I am writing about an issue that a large number of people who have borrowed from various banks over the last few years are facing today. This is also borne out by my own experience. Back in the years 2004-2006 when liquidity was ample most private sector and foreign banks lured investors into borrowing from them by offering very low housing loan rates ( as low as 7%) under the guise of floating rate loans. This was also the phenomenon in other segments of consumer loans. The meaning of floating rate loans as I understand is that it has to follow the cycle of interest rate cuts and increases by the central bank (maybe with a lag).
However consumers have been taken for a big ride in this regard by a vast majority of banks with regards to (apparently) floating loans. At the time of sanction and disbursal of these loans most consumers (including me) believed that interest rate cycles will be properly followed in resetting these loans. When the Indian economy was doing very well and there was a global boom in order to control excesses and keep inflationary expectations under control RBI continuously tightened its policy till the third quarter of 2008.As it turns out most banks kept on increasing their PLR’s (Prime Lending Rates) when RBI increased its overnight REPO rates and CRR (Cash Reserve Ratio). However they have been extremely slow in reducing the same when the RBI has cut the REPO rate by 4.25 percent over the last 8 months and has also reduced CRR by nearly 5%. RBI’s measures have pumped in nearly Rs 3,00,000 crores into the Indian economy.
Even as this has been done most of the banks have been following a policy where they have been announcing lower rates for new customers but not for older ones who have been with them for several years.
This brings into question the BPLR (Below Prime Lending Rates) of the banks which has also been raised in the latest policy review by the RBI. This effectively gives the banks the leeway of doing whatever they want with their customers. There is simply no transparency in the way loans are priced and repriced.
I will explain this through my experience. I have taken two housing loans from a prominent MNC bank.

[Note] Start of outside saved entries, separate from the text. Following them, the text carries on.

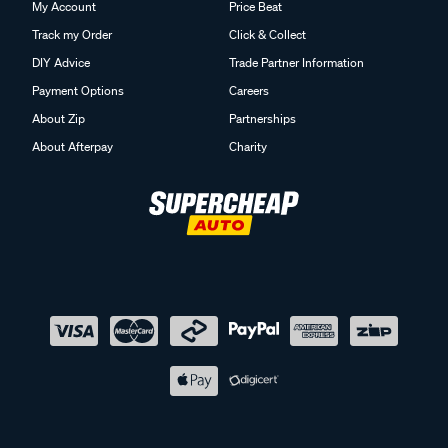
My Account
Price Beat
Track my Order
Click & Collect
DIY Advice
Trade Partner Information
Payment Options
Careers
About Zip
Partnerships
About Afterpay
Charity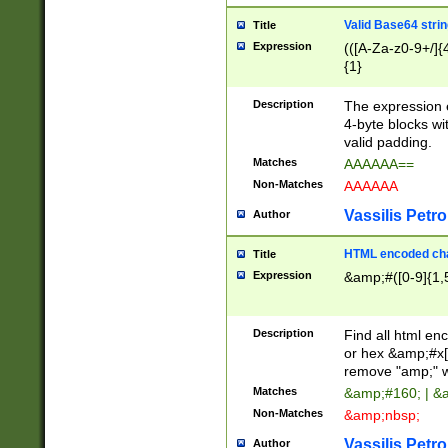
Valid Base64 strin
Title
Expression
(([A-Za-z0-9+/]{
{1}
Description
The expression 
4-byte blocks wit
valid padding.
Matches
AAAAAA==
Non-Matches
AAAAAA
Vassilis Petro
Author
HTML encoded cha
Title
Expression
&amp;#([0-9]{1,5
Description
Find all html en
or hex &amp;#x[
remove "amp;" wh
Matches
&amp;#160; | &
Non-Matches
&amp;nbsp;
Vassilis Petro
Author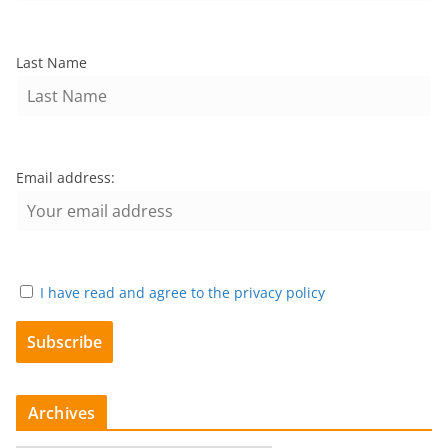
Last Name
Email address:
I have read and agree to the privacy policy
Archives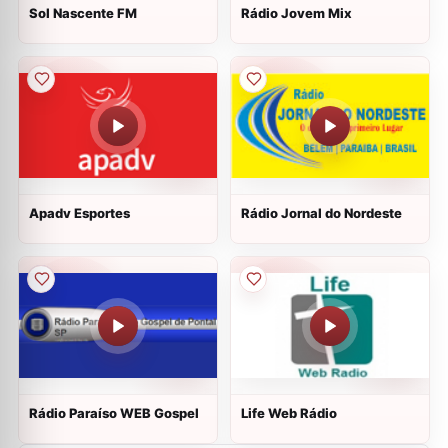
Sol Nascente FM
Rádio Jovem Mix
Apadv Esportes
Rádio Jornal do Nordeste
Rádio Paraíso WEB Gospel
Life Web Rádio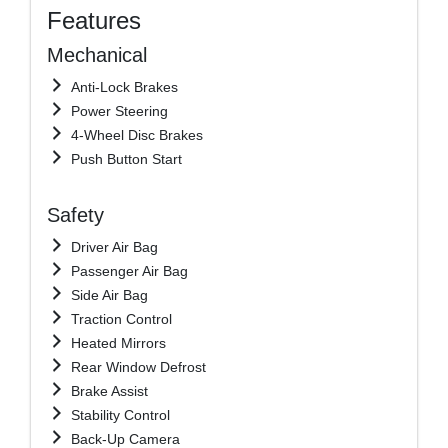
Features
Mechanical
Anti-Lock Brakes
Power Steering
4-Wheel Disc Brakes
Push Button Start
Safety
Driver Air Bag
Passenger Air Bag
Side Air Bag
Traction Control
Heated Mirrors
Rear Window Defrost
Brake Assist
Stability Control
Back-Up Camera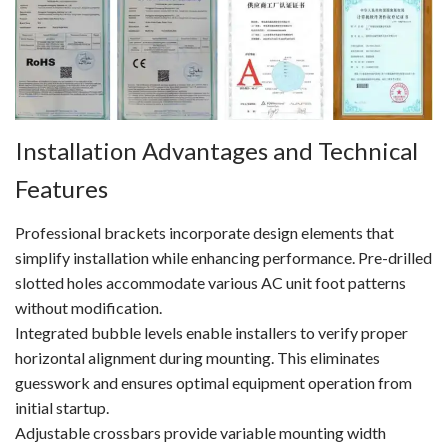
Installation Advantages and Technical
Features
Professional brackets incorporate design elements that
simplify installation while enhancing performance. Pre-drilled
slotted holes accommodate various AC unit foot patterns
without modification.
Integrated bubble levels enable installers to verify proper
horizontal alignment during mounting. This eliminates
guesswork and ensures optimal equipment operation from
initial startup.
Adjustable crossbars provide variable mounting width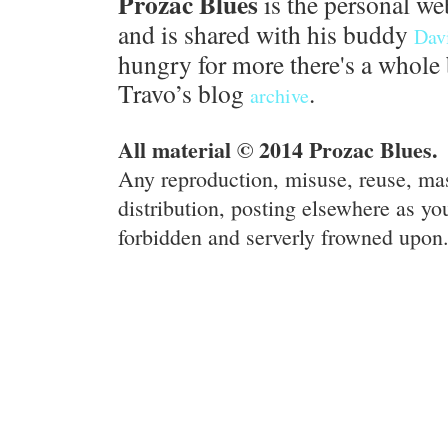
Prozac Blues
is the personal we
and is shared with his buddy
Dav
hungry for more there's a whole 
Travo’s blog
.
archive
All material © 2014 Prozac Blues.
Any reproduction, misuse, reuse, ma
distribution, posting elsewhere as you
forbidden and serverly frowned upon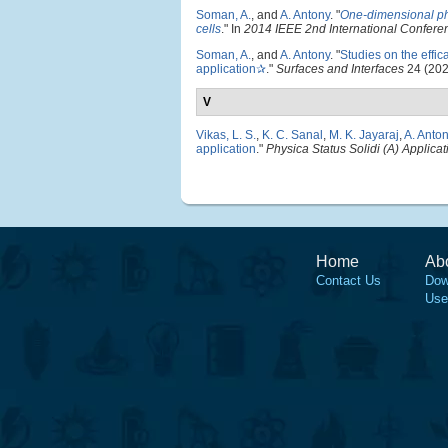
Soman, A.
, and
A. Antony
.
"
One-dimensional photo
cells
." In
2014 IEEE 2nd International Confere
Soman, A.
, and
A. Antony
.
"
Studies on the effic
application✰
."
Surfaces and Interfaces
24 (202
V
Vikas, L. S.
,
K. C. Sanal
,
M. K. Jayaraj
,
A. Anto
application
."
Physica Status Solidi (A) Applica
Home
Ab
Contact Us
Dow
Use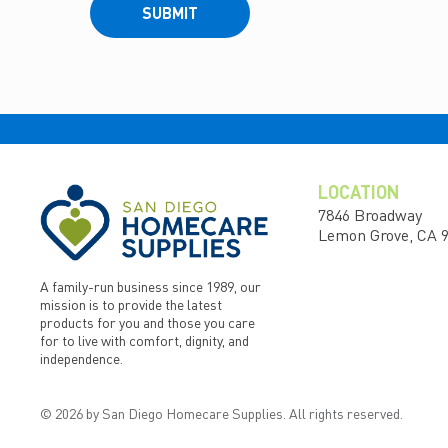
SUBMIT
LOCATION
7846 Broadway
Lemon Grove, CA 
A family-run business since 1989, our
mission is to provide the latest
products for you and those you care
for to live with comfort, dignity, and
independence.
© 2026 by San Diego Homecare Supplies. All rights reserved.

These were taken in the years 2005 and 2006. I had taken the first loan when the Retail Lending Rate (RLR) of this bank was 9.5% and at that time this bank offered to give me the loan at 225 basis points i.e. 2.25 percent below this Retail Lending Rate. So effectively I got the loan at 7.25%. At that time most fixed housing loans were available at rates between 8.25-9%. The rate remained at 7.25% for some time, however as soon as the RBI started to increase its policy rates and CRR the Retail Lending Rate of this bank started to shoot up and it increased to 15% by the middle of 2008. This increased the effective rate that I was paying on my housing loan to 12.75%.
I took a second loan from the same bank in the year 2006 where I shifted a loan that I had from HDFC to this bank. At this time I was offered a discount of 1.5% over the Retail Lending Rate and my effective interest was in the region of 8%. Fixed rate loans were available at that time between 9-9.5%. This interest rate on this loan shot upto 13.5% by the middle of 2008.
And lo behold, as RBI started cutting rates in the second half of 2008 we were very happy (me and my wife) than now finally rates will start coming down. However to our astonishment there was no action from this bank till one week back. Even with RBI’s policy rates coming down to multi year lows, liquidity in the system shooting up, deposit rates coming down etc. etc. the RLR remained at a stubborn 15%. In the meantime most banks started announcing lower rates on loans for new customers but not for older existing one. Institutions like HDFC reduced rates to between 9-10%, SBI came out with a 8% loan scheme and several other PSU banks followed. However it seemed to have no impact on a vast majority of Foreign and Private sector banks. I even wrote a letter to this bank to which they replied that they were looking into the matter and would soon reduce rates. Finally they have reduced rates by just 0.5% last week.
Today this same bank, while keeping its PLR high give loans to new consumers at a greater discount to its RLR while keeping interest rates high for older customers.
I think this brings into question the very relevance of floating rates. This actually means that in a country like India, with the way most of these banks behave it is better to have a fixed rate rather than a floating rate, specially for consumer loans. I believe that this is nothing but taking customers for a ride as there seems to be no accountability on this front. As such I strongly believe that the proposal of RBI to bring more transparency into the lending practices of banks is a welcome move.
Also most people who are suffering because of these actions of banks should not take it lying down and question their banks as the floating rate provisions might be followed in letter but not in spirit. I believe that it is high time that some authority is appointed by either the Ministry of Consumer Affairs or the RBI to take care of interest of borrowers who are straddled with the so called “Floating but actually Non Floating Loans”.